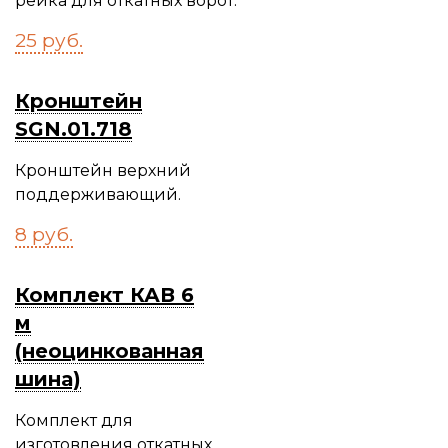
рейка для откатных ворот.
25
руб.
Кронштейн
SGN.01.718
Кронштейн верхний
поддерживающий.
8
руб.
Комплект КАВ 6
м
(неоцинкованная
шина)
Комплект для
изготовления откатных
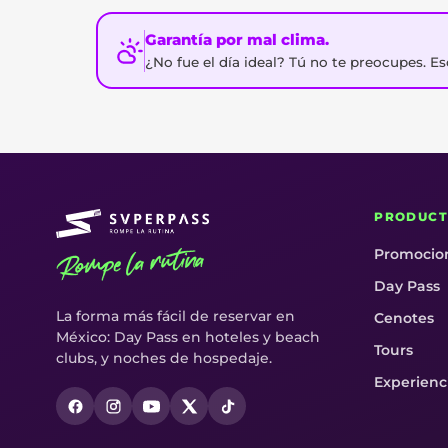
Garantía por mal clima.
¿No fue el día ideal? Tú no te preocupes. 
PRODUCT
Rompe la rutina
Promocio
Day Pass
La forma más fácil de reservar en
Cenotes
México: Day Pass en hoteles y beach
Tours
clubs, y noches de hospedaje.
Experienc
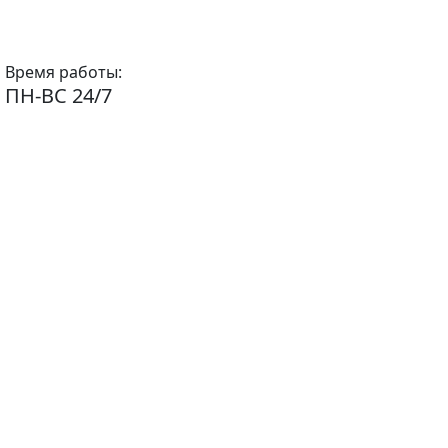
Время работы:
ПН-ВС 24/7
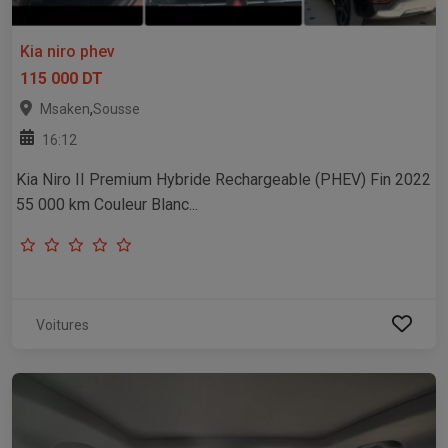
Kia niro phev
115 000 DT
,
Msaken
Sousse
16:12
Kia Niro II Premium Hybride Rechargeable (PHEV) Fin 2022
55 000 km Couleur Blanc...
Voitures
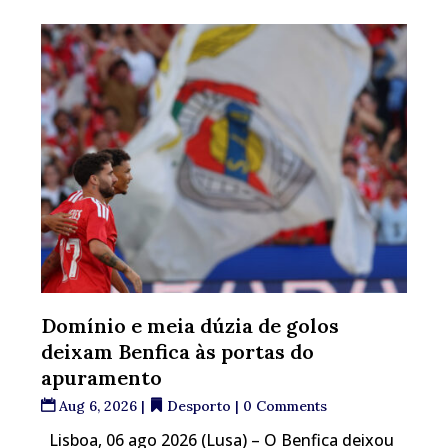
Domínio e meia dúzia de golos
deixam Benfica às portas do
apuramento
Aug 6, 2026
|
Desporto
| 0 Comments
Lisboa, 06 ago 2026 (Lusa) – O Benfica deixou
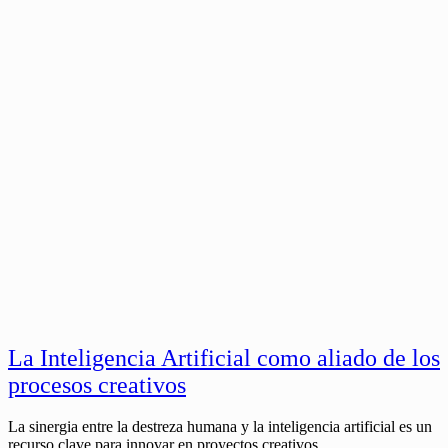
La Inteligencia Artificial como aliado de los
procesos creativos
La sinergia entre la destreza humana y la inteligencia artificial es un
recurso clave para innovar en proyectos creativos.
++++++++++
All of the data above needs to be retyped exactly, with the pictures removed.

> **Result**:
рейка для откатных ворот.
25
руб.
Кронштейн
SGN.01.718
Кронштейн верхний
поддерживающий.
8
руб.
Комплект КАВ 6
м
(неоцинкованная
шина)
Комплект для
изготовления откатных
Garantía por mal clima.
¿No fue el día ideal? Tú no te preocupes. 
PRODUCT
Rompe la rutina
Promocio
Day Pass
La forma más fácil de reservar en
Cenotes
México: Day Pass en hoteles y beach
Tours
clubs, y noches de hospedaje.
Experienc
Время работы:
ПН-ВС 24/7
Kia niro phev
115 000 DT
,
Msaken
Sousse
16:12
Kia Niro II Premium Hybride Rechargeable (PHEV) Fin 2022
55 000 km Couleur Blanc...
Voitures
Domínio e meia dúzia de golos
deixam Benfica às portas do
apuramento
Aug 6, 2026
|
Desporto
| 0 Comments
Lisboa, 06 ago 2026 (Lusa) – O Benfica deixou
La Inteligencia Artificial como aliado de los
procesos creativos
La sinergia entre la destreza humana y la inteligencia artificial es un
recurso clave para innovar en proyectos creativos.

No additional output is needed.